# Opinions



## jdc86 (Mar 19, 2014)

Good Afternoon Ladies and Gents,
I am working for a department now, and have been there for about a month. It's been good so far, and my co workers are wonderful men and women. The pay could be better, and the commute is about an hour. I was recently contacted by another agency that is ten minutes from my house and pays more, and they are about to begin the background investigation. I feel very disloyal pursuing this job, but I believe it could be better for me and my family. Any opinions on what steps to take would be greatly appreciated! Go pats!


----------



## LGriffin (Apr 2, 2009)

Full time?


----------



## jdc86 (Mar 19, 2014)

Yes. Both are full time positions.


----------



## Tango_Sierra (May 20, 2010)

If the job you are pursing is better for you and family then I would go for it.

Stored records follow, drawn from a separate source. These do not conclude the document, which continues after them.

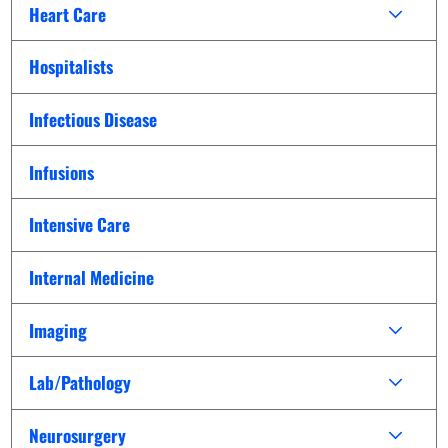
Heart Care
Hospitalists
Infectious Disease
Infusions
Intensive Care
Internal Medicine
Imaging
Lab/Pathology
Neurosurgery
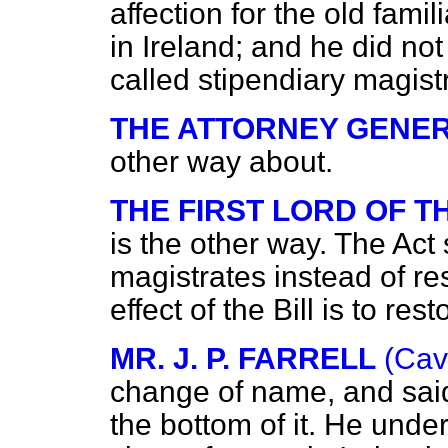
affection for the old fami
in Ireland; and he did not 
called stipendiary magist
THE ATTORNEY GENER
other way about.
THE FIRST LORD OF 
is the other way. The Act
magistrates instead of re
effect of the Bill is to re
MR. J. P. FARRELL
(Cav
change of name, and sai
the bottom of it. He unde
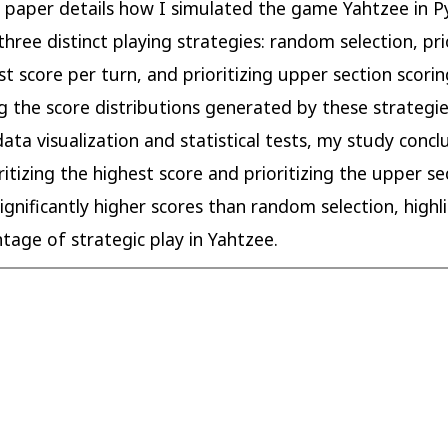
s paper details how I simulated the game Yahtzee in P
three distinct playing strategies: random selection, pri
st score per turn, and prioritizing upper section scorin
 the score distributions generated by these strategi
ata visualization and statistical tests, my study conc
ritizing the highest score and prioritizing the upper se
significantly higher scores than random selection, highl
tage of strategic play in Yahtzee.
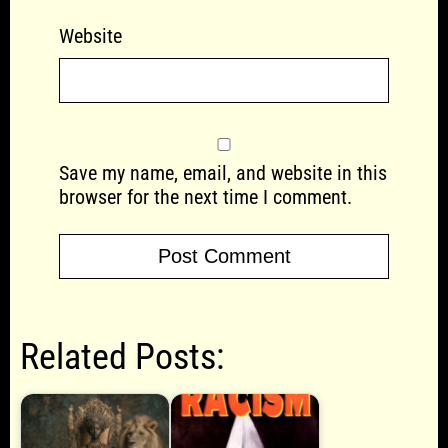
Website
Save my name, email, and website in this
browser for the next time I comment.
Related Posts:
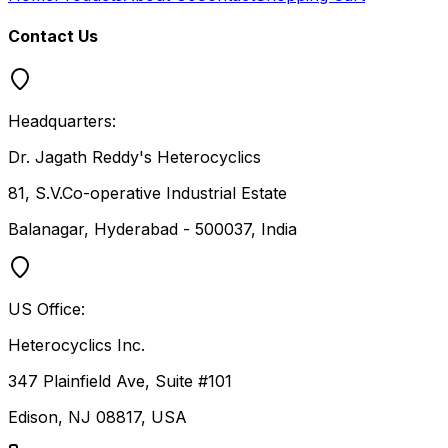
Contact Us
Headquarters:
Dr. Jagath Reddy's Heterocyclics
81, S.V.Co-operative Industrial Estate
Balanagar, Hyderabad - 500037, India
US Office:
Heterocyclics Inc.
347 Plainfield Ave, Suite #101
Edison, NJ 08817, USA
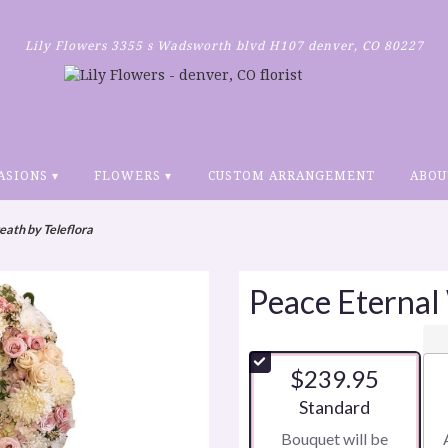
Lily Flowers
3355 s Wadsworth blvd H107
denver, CO 80227
ASIONS ▾
FLOWERS ▾
CUSTOM ARRANGEMENT
ABOU
ath by Teleflora
Peace Eternal
$239.95
Arrangement size
Standard
Bouquet will be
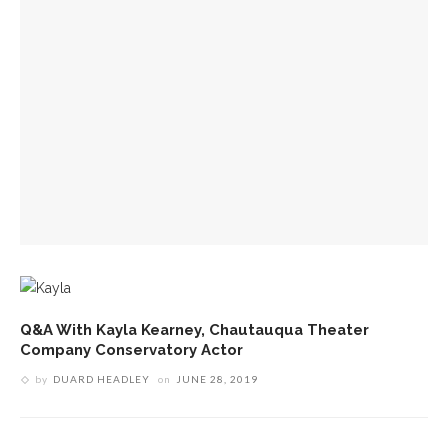
Q&A With Kayla Kearney, Chautauqua Theater
Company Conservatory Actor
by
DUARD HEADLEY
on
JUNE 28, 2019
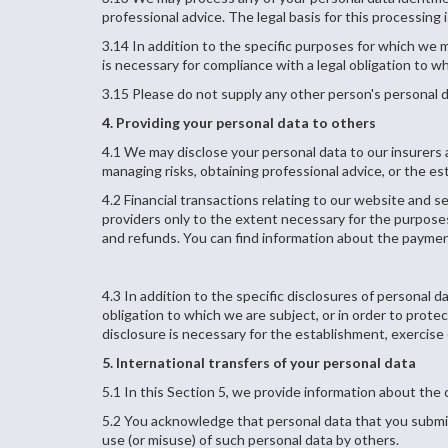
professional advice. The legal basis for this processing 
3.14 In addition to the specific purposes for which we 
is necessary for compliance with a legal obligation to wh
3.15 Please do not supply any other person's personal d
4. Providing your personal data to others
4.1 We may disclose your personal data to our insurers 
managing risks, obtaining professional advice, or the es
4.2 Financial transactions relating to our website and 
providers only to the extent necessary for the purpos
and refunds. You can find information about the payment
4.3 In addition to the specific disclosures of personal 
obligation to which we are subject, or in order to prote
disclosure is necessary for the establishment, exercise 
5. International transfers of your personal data
5.1 In this Section 5, we provide information about th
5.2 You acknowledge that personal data that you submit
use (or misuse) of such personal data by others.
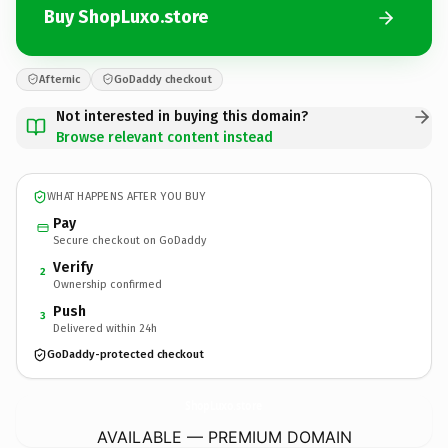
Buy ShopLuxo.store
Afternic
GoDaddy checkout
Not interested in buying this domain?
Browse relevant content instead
WHAT HAPPENS AFTER YOU BUY
Pay
Secure checkout on GoDaddy
Verify
2
Ownership confirmed
Push
3
Delivered within 24h
GoDaddy-protected checkout
ShopLuxo.
store
AVAILABLE — PREMIUM DOMAIN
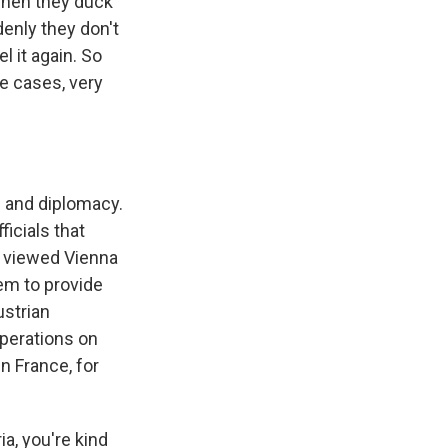
 when they duck
denly they don't
l it again. So
e cases, very
- and diplomacy.
ficials that
 viewed Vienna
hem to provide
ustrian
operations on
in France, for
a, you're kind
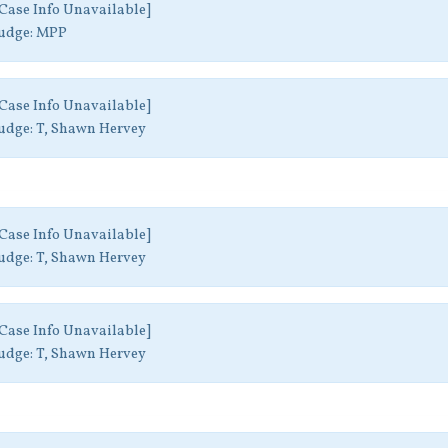
Case Info Unavailable]
udge:
MPP
Case Info Unavailable]
udge:
T, Shawn Hervey
Case Info Unavailable]
udge:
T, Shawn Hervey
Case Info Unavailable]
udge:
T, Shawn Hervey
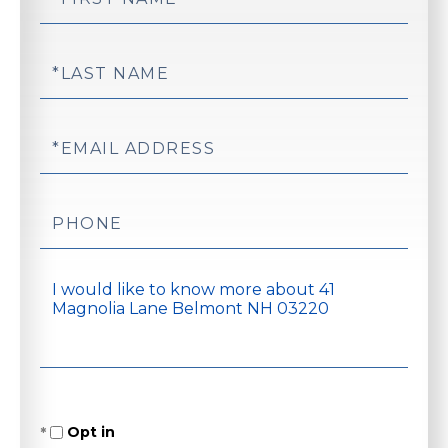
Name
Last
Name
Email
Phone
Questions
or
Comments?
Opt in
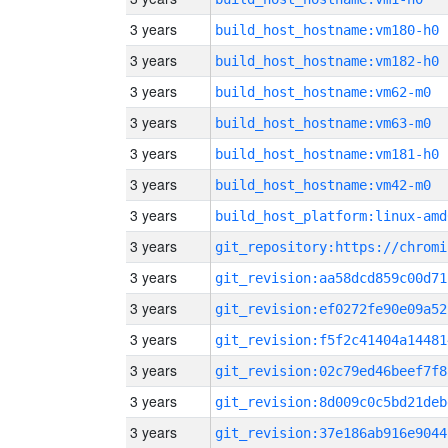
3 years
build_host_hostname:vm180-h0
3 years
build_host_hostname:vm182-h0
3 years
build_host_hostname:vm62-m0
3 years
build_host_hostname:vm63-m0
3 years
build_host_hostname:vm181-h0
3 years
build_host_hostname:vm42-m0
3 years
build_host_platform:linux-amd
3 years
3 years
git_revision:aa58dcd859c00d71
3 years
git_revision:ef0272fe90e09a52
3 years
git_revision:f5f2c41404a14481
3 years
git_revision:02c79ed46beef7f8
3 years
git_revision:8d009c0c5bd21deb
3 years
git_revision:37e186ab916e9044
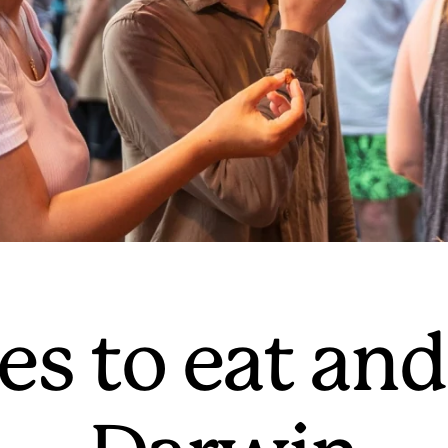
es to eat and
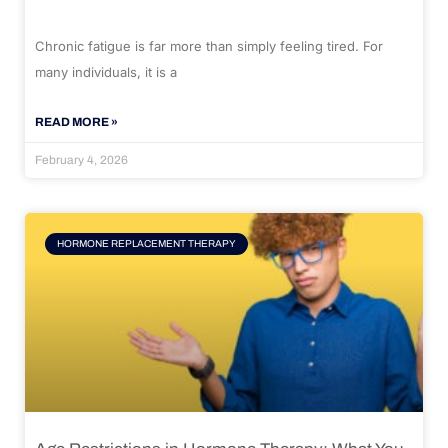
Chronic fatigue is far more than simply feeling tired. For
many individuals, it is a
READ MORE »
February 4, 2026
HORMONE REPLACEMENT THERAPY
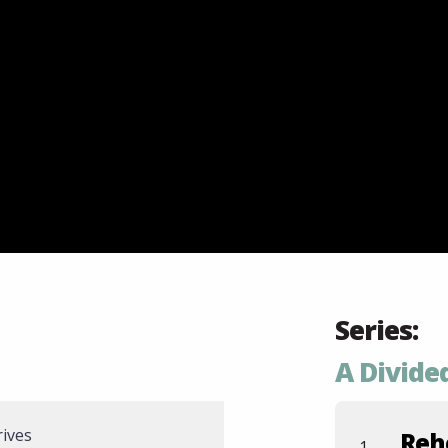
Series:
A Divid
rives
Reh
1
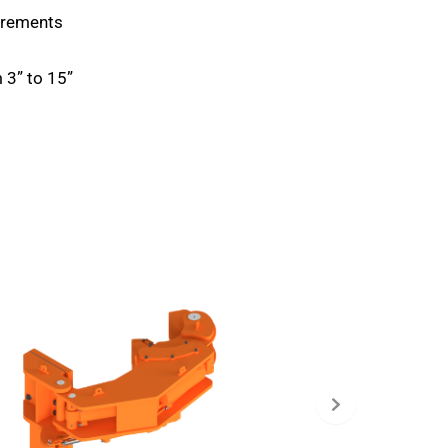
uirements
 3” to 15”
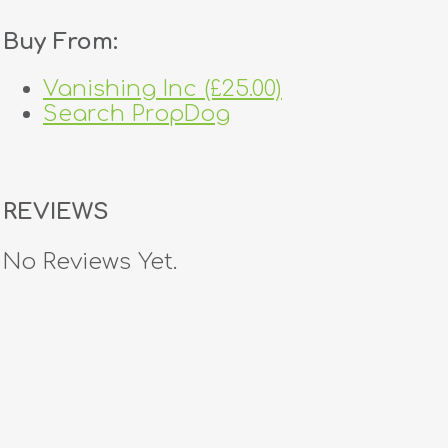
Buy From:
Vanishing Inc (£25.00)
Search PropDog
REVIEWS
No Reviews Yet.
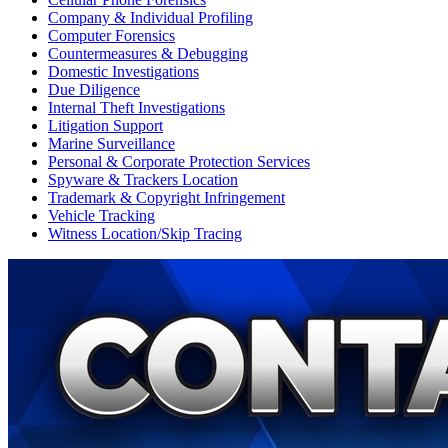
Company & Individual Profiling
Computer Forensics
Countermeasures & Debugging
Domestic Investigations
Due Diligence
Internal Theft Investigations
Litigation Support
Marine Surveillance
Personal & Corporate Protection Services
Spyware & Trackers Location
Trademark & Copyright Infringement
Vehicle Tracking
Witness Location/Skip Tracing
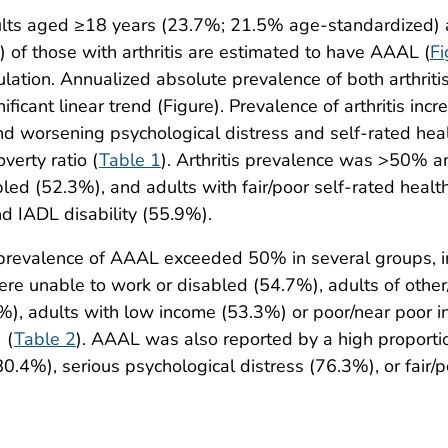
lts aged ≥18 years (23.7%; 21.5% age-standardized) ar
of those with arthritis are estimated to have AAAL (
Fi
pulation. Annualized absolute prevalence of both arthri
nificant linear trend (Figure). Prevalence of arthritis i
 and worsening psychological distress and self-rated he
erty ratio (
Table 1
). Arthritis prevalence was >50% 
ed (52.3%), and adults with fair/poor self-rated healt
d IADL disability (55.9%).
 prevalence of AAAL exceeded 50% in several groups, in
re unable to work or disabled (54.7%), adults of other
%), adults with low income (53.3%) or poor/near poor i
 (
Table 2
). AAAL was also reported by a high proportio
80.4%), serious psychological distress (76.3%), or fair/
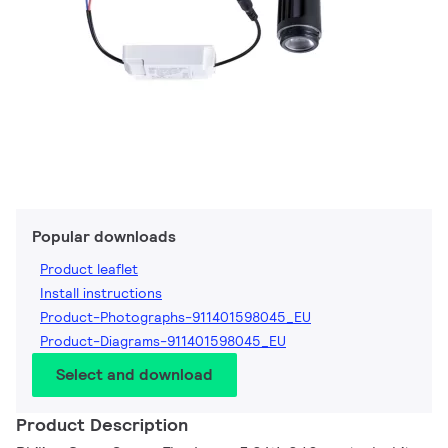
Popular downloads
Product leaflet
Install instructions
Product-Photographs-911401598045_EU
Product-Diagrams-911401598045_EU
Select and download
Product Description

You won't be the first or last person to do this. Talk with your family most importantly and lay out the pros and cons of the jobs. I know what you mean by having just started at your current position and now your thinking of leaving and breaking the news to the boss, but in the end its what is better for you and family. Closer to home and better pay seems better than a further commute with less pay. Good luck.


----------



## 7costanza (Aug 29, 2006)

JDC...hmmm.


----------



## LGriffin (Apr 2, 2009)

I would proceed with the lateral if it's better overall. You need to know everything about this other PD. I almost jumped and found out the grass wasn't greener. 
If you do, I'm sure your colleagues will understand. 
Erase this post and stay on the DL


----------



## felony (Oct 24, 2014)

Make sure you get the job, or your current employer may shit can you. I am sure you're on "probation" for a year and can be terminated without cause.


----------